Slony-I is a trigger based replication engine. For each row of application data you insert, update, or delete in your database Slony-I will insert an additional row into the sl_log_1 or sl_log_2 tables. This means that Slony-I will likely have some negative impact on your databases performance. Predicting this impact is difficult because the degree of impact is dependent on your database workload and hardware capabilities.
The following Slony-I operations are likely to impact performance:
When a slon daemon generates a SYNC event on each node it will need to add to the sl_event table.

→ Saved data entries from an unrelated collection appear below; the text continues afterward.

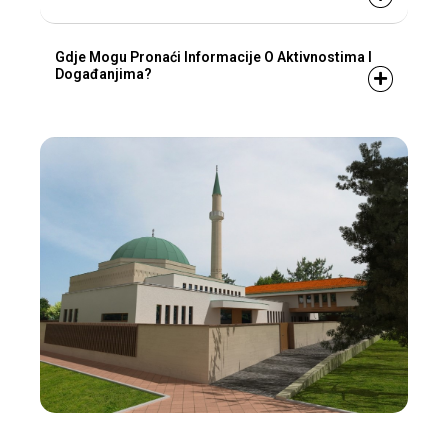
Gdje Mogu Pronaći Informacije O Aktivnostima I
Događanjima?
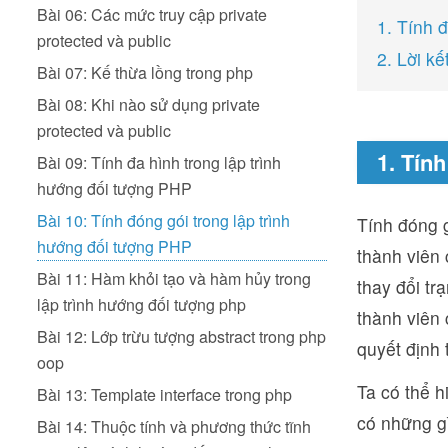
Bài 06: Các mức truy cập private
1. Tính đ
protected và public
2. Lời kế
Bài 07: Kế thừa lồng trong php
Bài 08: Khi nào sử dụng private
protected và public
1. Tính
Bài 09: Tính đa hình trong lập trình
hướng đối tượng PHP
Bài 10: Tính đóng gói trong lập trình
Tính đóng g
hướng đối tượng PHP
thành viên 
Bài 11: Hàm khỏi tạo và hàm hủy trong
thay đổi tr
lập trình hướng đối tượng php
thành viên 
Bài 12: Lớp trừu tượng abstract trong php
quyết định 
oop
Ta có thể h
Bài 13: Template interface trong php
có những gì
Bài 14: Thuộc tính và phương thức tĩnh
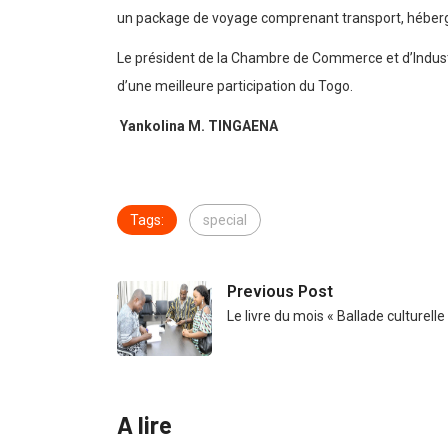
un package de voyage comprenant transport, héberge
Le président de la Chambre de Commerce et d’Industr
d’une meilleure participation du Togo.
Yankolina M. TINGAENA
Tags:
special
Previous Post
Le livre du mois « Ballade culturelle
A lire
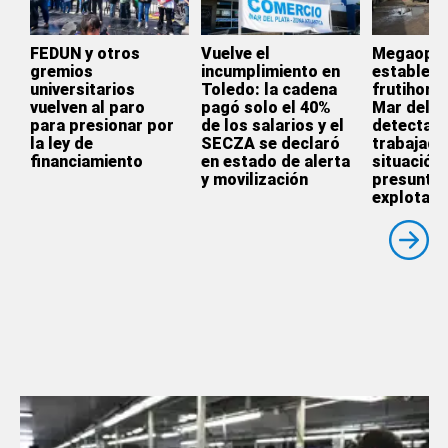
FEDUN y otros
Vuelve el
Megaoper
gremios
incumplimiento en
estableci
universitarios
Toledo: la cadena
frutihortí
vuelven al paro
pagó solo el 40%
Mar del P
para presionar por
de los salarios y el
detectaro
la ley de
SECZA se declaró
trabajado
financiamiento
en estado de alerta
situación
y movilización
presunta
explotaci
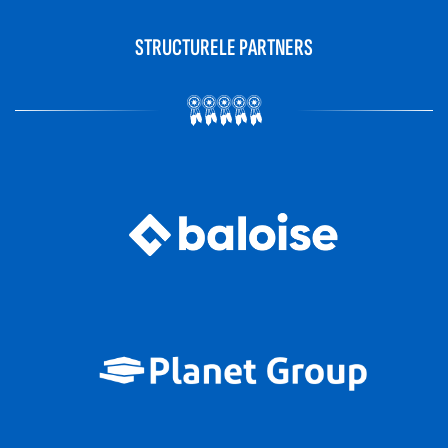
STRUCTURELE PARTNERS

The sl_event and sl_confirm tables need to be regularly vacuumed because Slony-I will often add and delete rows to these tables. The autovacuum feature of PostgreSQL included in 8.3 and above is the recommended way of handling vacuums. If autovacuum does is not working well it can be configured to not vacuum the sl_event and sl_confirm tables (See the PostgreSQL documentation information on how to disable autovacuum on a per table basis). If Slony-I detects that autovacuum has been disabled for any of the Slony-I tables then it will try to vacuum the table itself as part of cleanupThread processing.

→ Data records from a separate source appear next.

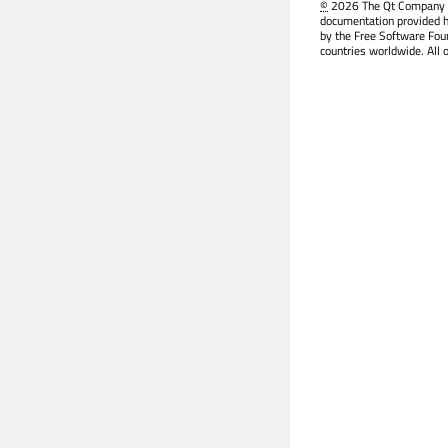
©
2026 The Qt Company Ltd
documentation provided h
by the Free Software Fou
countries worldwide. All 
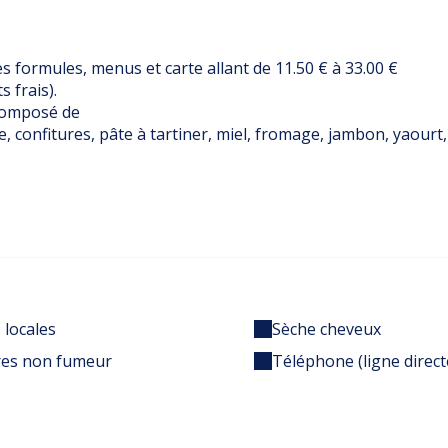
es formules, menus et carte allant de 11.50 € à 33.00 €
 frais).
 composé de
, confitures, pâte à tartiner, miel, fromage, jambon, yaourt, fr
 locales
Sèche cheveux
es non fumeur
Téléphone (ligne direct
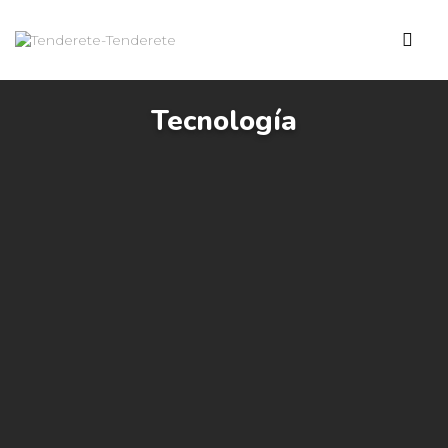
Tecnología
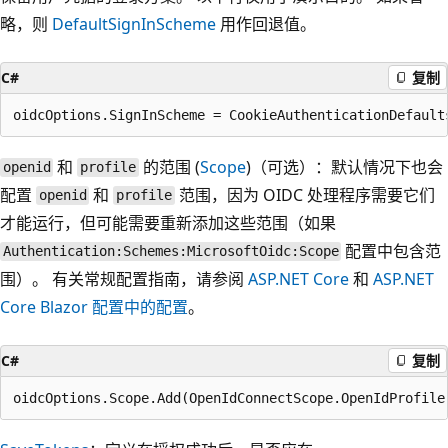
略，则
DefaultSignInScheme
用作回退值。
C#
复制
和
的范围 (
Scope
)（可选）：默认情况下也会
openid
profile
配置
和
范围，因为 OIDC 处理程序需要它们
openid
profile
才能运行，但可能需要重新添加这些范围（如果
配置中包含范
Authentication:Schemes:MicrosoftOidc:Scope
围）。 有关常规配置指南，请参阅
ASP.NET Core
和
ASP.NET
Core Blazor 配置中的配置
。
C#
复制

Note: Older versions of Slony-I and older versions of PostgreSQL had different vacuuming concerns. If your using an older version of Slony-I (prior to 2.0) then you should refer to the documentation for your Slony-I version to learn about the vacuuming concerns that apply to you.
Slony-I will frequently switch between sl_log_1 and sl_log_2 as the table that the Slony-I triggers log data into. Once all of the transactions in one of these tables have been replicated Slony-I will TRUNCATE the table. The usage of TRUNCATE in this manner eliminates the need to vacuum sl_log_1 and sl_log_2.

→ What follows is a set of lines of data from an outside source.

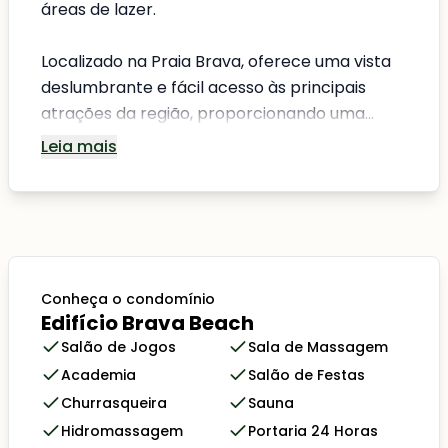
áreas de lazer.
Localizado na Praia Brava, oferece uma vista
deslumbrante e fácil acesso às principais
atrações da região, proporcionando uma...
Leia mais
Conheça o condomínio
Edifício Brava Beach
Salão de Jogos
Sala de Massagem
Academia
Salão de Festas
Churrasqueira
Sauna
Hidromassagem
Portaria 24 Horas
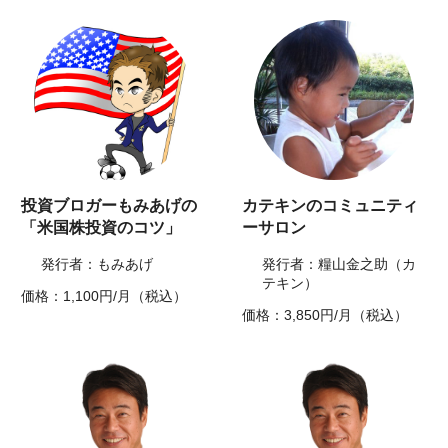
投資ブロガーもみあげの
カテキンのコミュニティ
「米国株投資のコツ」
ーサロン
発行者：もみあげ
発行者：糧山金之助（カ
テキン）
価格：1,100円/月（税込）
価格：3,850円/月（税込）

Long running transactions can impact the performance of Slony-I because they prevent Log Switching from occurring. As long as your oldest transaction is open it will sl_log_1 or sl_log_2 from being truncated. This means that the other sl_log table will continue to grow in size. Long running transactions can also stop sl_event and sl_confirm from being vacuumed. The table bloat that occurs due to a long running transaction will mean that queries to these tables will take longer. This can lead to replication falling behind. If replication is behind then the data in these tables has remain until that data is replicated. The increased size of the Slony-I tables can cause replication to fall even further behind.